From the Bayou is a collaborative mixtape by American rappers YoungBoy Never Broke Again and Birdman. It was released through Atlantic Records, Cash Money Records, Republic Records, and Never Broke Again on December 10, 2021. Production was handled by 808Iden, TnTXD, Yakree, Timmy da Hitman, Drum Dummie, Dmac, Andy R, Buddah Bless, Shawn Passed, 30 Roc, Cheese, 80Mac, 6element, Ain'tShiSweet, HZRD, Bapsxx, Hurtboy AG, Fizzle, Julia Lewis, Brown, GhosTTown, Smokescreen, Murda Beatz, Slim Pharaoh, Merlin, Zay Takken, Dex Is Real, Daniboi, and Nom. The title of the mixtape refers to both artists' home state of Louisiana, in which YoungBoy is from Baton Rouge and Birdman is from New Orleans. It also marks the first project that YoungBoy has released since he was released from prison in his home state in late October 2021 after being arrested due to gun charges in March 2021.

==Release and promotion==
YoungBoy and Birdman were originally set to release From the Bayou on March 22, 2018, but this did not happen for unknown reasons. Around the same time of its original announcement, Birdman revealed the cover art and the then-tracklist. However, the mixtape was pushed back more than 3 1/2 years for unknown reasons.
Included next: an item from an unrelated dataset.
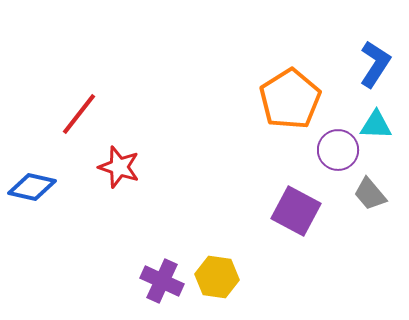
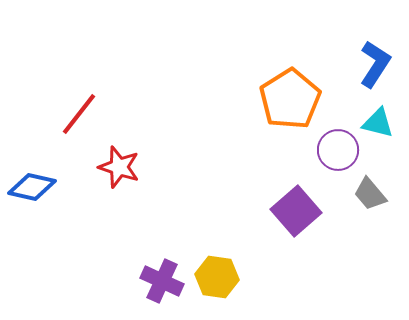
cyan triangle: moved 2 px right, 2 px up; rotated 12 degrees clockwise
purple square: rotated 21 degrees clockwise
On November 30, 2021, Birdman announced the release date of the mixtape of December 3, 2021, with an updated tracklist, but the mixtape was not released on that date and was released exactly one week later.

===Songs===
Before the release of From the Bayou, YoungBoy released a few songs from the mixtape to his YouTube channel, which were not officially released. The first visual was for "Safe then Sorry", which was released on November 23, 2021. He then released a combined music video for "Heart & Soul" and "Alligator Walk" on December 2, 2021. The final unofficial song with a music video was "Black Ball", which was released on December 6, 2021. All songs were only performed by YoungBoy even though Birdman is credited on every song from the mixtape.

==Critical reception==

Writing for AllMusic, Paul Simpson felt that "while Birdman executive produced the project and appears on a handful of tracks, mostly at the beginning, the mixtape largely feels like a YoungBoy solo release, and delivers what fans of the highly prolific artist have come to expect", citing YoungBoy's "generally intense and volatile" raps, which occasionally "show a more vulnerable side". Stephen Kearse of Pitchfork similarly stated that while "Birdman's presence is largely intrusive on the pair's joint project", "it's YoungBoy's versatility that keeps the album afloat" and "for most of its runtime, the tape centers YoungBoy, who croons, yelps, and wails with his usual intensity and anguish, sharing glimpses of his life under house arrest after another jail bid", "but YoungBoy's caterwauling only barely conceals the emptiness of the project", adding that "although Birdman postures as a mentor and fellow artist inspired by his young partner's talent and drive, he is foremost an investor, and YoungBoy stock is hot". Writing for Revolt, DJ First Class felt that the mixtape's "thoroughness cannot be denied". Shawn Grant of The Source opined that the songs on the mixtape see YoungBoy and Birdman "fusing magnetically melodic hooks with diamond-encrusted lyrical flexes".

Professional ratings
Review scores
| Source | Rating |
| AllMusic | Star |
| Pitchfork | 6.4/10 |

==Track listing==

Notes
- "Alligator Walk", "The Bigger End", "Young Stunna", "Safe then Sorry", "Heart & Soul", "How Ya Know", "Achievement", and "Black Ball" are solely performed by YoungBoy Never Broke Again although every song on the mixtape is credited to him and Birdman.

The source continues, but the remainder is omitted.